> [WORK REQUIRED] Line by line, output the material without altering anything.
^^^^
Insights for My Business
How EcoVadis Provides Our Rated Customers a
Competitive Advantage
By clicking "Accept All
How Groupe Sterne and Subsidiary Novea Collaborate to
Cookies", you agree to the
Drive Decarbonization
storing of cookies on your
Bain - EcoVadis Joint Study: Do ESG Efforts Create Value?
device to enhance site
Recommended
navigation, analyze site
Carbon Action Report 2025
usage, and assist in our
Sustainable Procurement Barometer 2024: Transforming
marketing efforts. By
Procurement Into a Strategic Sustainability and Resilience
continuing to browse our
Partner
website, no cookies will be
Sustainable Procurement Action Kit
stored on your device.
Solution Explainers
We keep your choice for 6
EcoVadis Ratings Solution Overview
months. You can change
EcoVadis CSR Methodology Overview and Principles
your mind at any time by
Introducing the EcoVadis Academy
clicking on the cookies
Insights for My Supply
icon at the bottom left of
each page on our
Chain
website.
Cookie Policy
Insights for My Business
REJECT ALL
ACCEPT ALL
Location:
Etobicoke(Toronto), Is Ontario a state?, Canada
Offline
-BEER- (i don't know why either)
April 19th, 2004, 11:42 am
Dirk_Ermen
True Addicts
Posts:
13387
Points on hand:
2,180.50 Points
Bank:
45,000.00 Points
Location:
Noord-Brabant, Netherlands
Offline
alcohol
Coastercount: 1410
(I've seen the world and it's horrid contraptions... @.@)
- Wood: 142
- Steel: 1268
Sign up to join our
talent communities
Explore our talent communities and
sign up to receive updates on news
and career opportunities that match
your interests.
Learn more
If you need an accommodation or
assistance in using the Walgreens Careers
^^^^
> [EXERCISE OUTPUT]
Insights for My Business
How EcoVadis Provides Our Rated Customers a
Competitive Advantage
By clicking "Accept All
How Groupe Sterne and Subsidiary Novea Collaborate to
Cookies", you agree to the
Drive Decarbonization
storing of cookies on your
Bain - EcoVadis Joint Study: Do ESG Efforts Create Value?
device to enhance site
Recommended
navigation, analyze site
Carbon Action Report 2025
usage, and assist in our
Sustainable Procurement Barometer 2024: Transforming
marketing efforts. By
Procurement Into a Strategic Sustainability and Resilience
continuing to browse our
Partner
website, no cookies will be
Sustainable Procurement Action Kit
stored on your device.
Solution Explainers
We keep your choice for 6
EcoVadis Ratings Solution Overview
months. You can change
EcoVadis CSR Methodology Overview and Principles
your mind at any time by
Introducing the EcoVadis Academy
clicking on the cookies
Insights for My Supply
icon at the bottom left of
each page on our
Chain
website.
Cookie Policy
Insights for My Business
REJECT ALL
ACCEPT ALL
Location:
Etobicoke(Toronto), Is Ontario a state?, Canada
Offline
-BEER- (i don't know why either)
April 19th, 2004, 11:42 am
Dirk_Ermen
True Addicts
Posts:
13387
Points on hand:
2,180.50 Points
Bank:
45,000.00 Points
Location:
Noord-Brabant, Netherlands
Offline
alcohol
Coastercount: 1410
(I've seen the world and it's horrid contraptions... @.@)
- Wood: 142
- Steel: 1268
Sign up to join our
talent communities
Explore our talent communities and
sign up to receive updates on news
and career opportunities that match
your interests.
Learn more
If you need an accommodation or
assistance in using the Walgreens Careers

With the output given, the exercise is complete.